Alex wasn’t sure she liked the sound of that. On the other hand, she wasn’t particularly anxious to face that mob again. “Look,” she said to Peter, “I’ve been out there all day. We’re not talking zombie hordes.”
“I’m sorry, but you don’t know what you’re talking about,” said Chris. His tone didn’t change, but she heard the rebuke. “You’re lucky to be alive. Three attacked you, and you said one had a club. That’s new. Even though they didn’t coordinate their attack, they’ve never really hunted together before either.” Chris looked at Peter. “Could be a first step toward them getting organized.”
“All the more reason to get Tom now,” she said.
“If he isn’t dead yet,” Peter said.
“You keep saying that, he will be. Is that what you want?”
Peter scowled. “Of course not. I’m not an ass**le. I’m just saying that you’re really lucky. If you’d been caught farther out from town when it got dark, you might not be sitting here.”
In case they hadn’t noticed, a bunch of old people had nearly lynched her, so she hadn’t exactly been safe close to town either. “Is that why you’ve got the roadblocks? To keep out those brain-zapped kids?”

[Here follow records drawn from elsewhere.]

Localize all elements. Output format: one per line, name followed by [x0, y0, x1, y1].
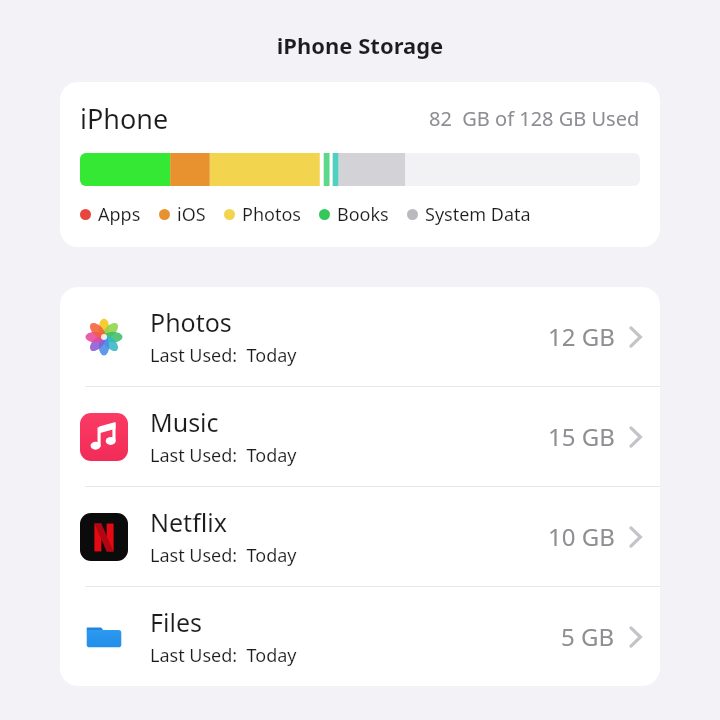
button[interactable]: Music — [60, 387, 660, 486]
staticText: iPhone — [80, 100, 169, 137]
staticText: Apps — [98, 202, 141, 227]
staticText: 15 GB — [548, 420, 615, 453]
staticText: iPhone Storage — [0, 30, 720, 60]
button[interactable]: Photos — [60, 287, 660, 386]
staticText: Last Used: Today — [150, 443, 297, 468]
staticText: 82 GB of 128 GB Used — [429, 105, 640, 132]
other: Open Files details — [629, 625, 642, 649]
other: Open Music details — [629, 425, 642, 449]
staticText: System Data — [425, 202, 531, 227]
staticText: Books — [337, 202, 389, 227]
staticText: 10 GB — [548, 520, 615, 553]
staticText: Music — [150, 405, 219, 439]
staticText: 5 GB — [561, 620, 615, 653]
staticText: iOS — [177, 202, 206, 227]
staticText: Last Used: Today — [150, 643, 297, 668]
staticText: Last Used: Today — [150, 343, 297, 368]
other: Open Photos details — [629, 325, 642, 349]
staticText: Last Used: Today — [150, 543, 297, 568]
button[interactable]: Netflix — [60, 487, 660, 586]
staticText: Photos — [242, 202, 301, 227]
staticText: Files — [150, 605, 202, 639]
button[interactable]: Files — [60, 587, 660, 686]
staticText: Photos — [150, 305, 232, 339]
other: Open Netflix details — [629, 525, 642, 549]
staticText: Netflix — [150, 505, 227, 539]
staticText: 12 GB — [548, 320, 615, 353]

“Brain-zapped.” Peter barked a humorless laugh. “I like that. We call them the Changed. But yeah, that perimeter’s one of the reasons they’re not walking down Main Street.”

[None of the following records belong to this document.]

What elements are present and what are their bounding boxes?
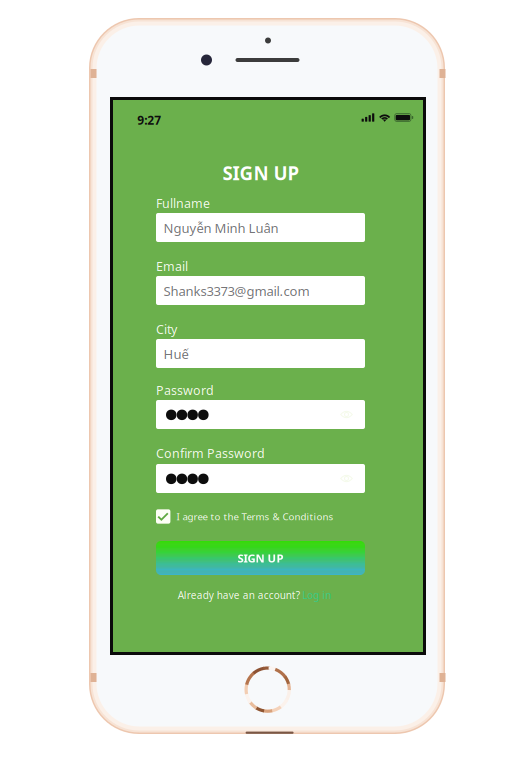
staticText: Fullname (156, 195, 210, 212)
staticText: Password (156, 382, 214, 398)
button[interactable]: I agree to the Terms & Conditions (156, 509, 333, 524)
button[interactable] (156, 464, 365, 493)
staticText: Shanks3373@gmail.com (163, 282, 309, 300)
staticText: City (156, 321, 177, 338)
staticText: 9:27 (137, 112, 161, 128)
staticText: I agree to the Terms & Conditions (176, 510, 333, 523)
button[interactable]: Already have an account? (150, 588, 359, 602)
button[interactable]: Shanks3373@gmail.com (156, 276, 365, 305)
button[interactable] (156, 400, 365, 429)
staticText: Log in (302, 588, 331, 602)
staticText: SIGN UP (222, 161, 300, 185)
button[interactable]: Huế (156, 339, 365, 368)
staticText: Already have an account? (178, 588, 300, 602)
button[interactable]: SIGN UP (156, 541, 365, 575)
staticText: Huế (163, 345, 188, 363)
button[interactable]: Nguyễn Minh Luân (156, 213, 365, 242)
staticText: Confirm Password (156, 445, 265, 462)
staticText: Email (156, 258, 188, 274)
staticText: SIGN UP (238, 550, 284, 566)
staticText: Nguyễn Minh Luân (163, 219, 278, 237)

But a perimeter couldn’t be the only reason, Alex figured. Short of building a fence, how did you secure an entire village?

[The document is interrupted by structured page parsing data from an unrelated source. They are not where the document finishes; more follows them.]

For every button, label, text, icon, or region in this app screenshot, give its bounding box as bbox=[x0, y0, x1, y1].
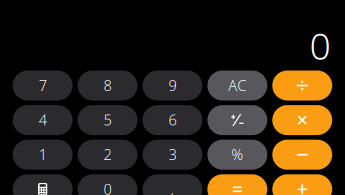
button[interactable]: 2 bbox=[78, 140, 138, 170]
button[interactable]: 4 bbox=[13, 105, 73, 135]
button[interactable]: 1 bbox=[13, 140, 73, 170]
button[interactable]: % bbox=[207, 140, 267, 170]
button[interactable]: 6 bbox=[142, 105, 202, 135]
staticText: 8 bbox=[104, 76, 112, 95]
button[interactable]: . bbox=[142, 174, 202, 195]
staticText: 2 bbox=[104, 145, 112, 164]
staticText: 7 bbox=[39, 76, 47, 95]
button[interactable]: Minus bbox=[272, 140, 332, 170]
button[interactable]: 0 bbox=[78, 174, 138, 195]
button[interactable]: Multiply bbox=[272, 105, 332, 135]
staticText: 9 bbox=[168, 76, 176, 95]
staticText: AC bbox=[228, 76, 246, 95]
button[interactable]: Calculator bbox=[13, 174, 73, 195]
button[interactable]: 8 bbox=[78, 70, 138, 100]
button[interactable]: Plus minus bbox=[207, 105, 267, 135]
staticText: 4 bbox=[39, 110, 47, 130]
staticText: % bbox=[231, 145, 243, 164]
staticText: 0 bbox=[310, 20, 331, 70]
button[interactable]: 7 bbox=[13, 70, 73, 100]
button[interactable]: 9 bbox=[142, 70, 202, 100]
button[interactable]: Divide bbox=[272, 70, 332, 100]
button[interactable]: AC bbox=[207, 70, 267, 100]
button[interactable]: Plus bbox=[272, 174, 332, 195]
button[interactable]: 5 bbox=[78, 105, 138, 135]
button[interactable]: Equals bbox=[207, 174, 267, 195]
staticText: 5 bbox=[104, 110, 112, 130]
staticText: . bbox=[170, 179, 174, 195]
staticText: 0 bbox=[104, 179, 112, 195]
staticText: 1 bbox=[39, 145, 47, 164]
staticText: 6 bbox=[168, 110, 176, 130]
button[interactable]: 3 bbox=[142, 140, 202, 170]
staticText: 3 bbox=[168, 145, 176, 164]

“What sucks,” Peter continued, “is that they’ve figured out how to survive. They know to get warm, they know to find shelter; they follow people. From what you said, it sounds like they’re learning how to really hunt.”
“So maybe they’ll kill each other,” Alex said.
Peter shook his head. “They don’t, which completely blows. Right now, they’re not organized enough to overrun the town. They might get there, though, and then we’re screwed. There are way more of them than we got bullets for.”
She wasn’t giving up on Tom. “You have all these people. You’ve got guns. With the horses, you could get to Tom in a couple of hours. If one of you were hurt, you’d go after him, wouldn’t you?”
“I’m not doing hypotheticals,” said Peter. “Look, I understand. You care about this guy. I get that. He sounds like he was a pretty good guy.”
“He is,” she said, her eyes filling. “He is.”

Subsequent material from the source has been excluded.